WORK TO COMPLETE:
Your task is to write out every line of the data exactly. Drop the pictures.

PROVIDED ENTRIES:
-- Opening Marker --

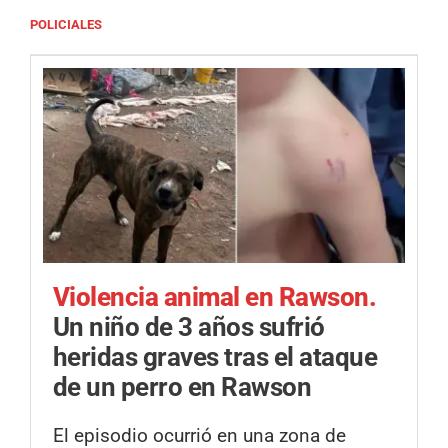
POLICIALES
Violencia animal en Rawson.
Un niño de 3 años sufrió
heridas graves tras el ataque
de un perro en Rawson
El episodio ocurrió en una zona de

-- Closing Marker --

TASK RESPONSE:
POLICIALES
Violencia animal en Rawson.
Un niño de 3 años sufrió
heridas graves tras el ataque
de un perro en Rawson
El episodio ocurrió en una zona de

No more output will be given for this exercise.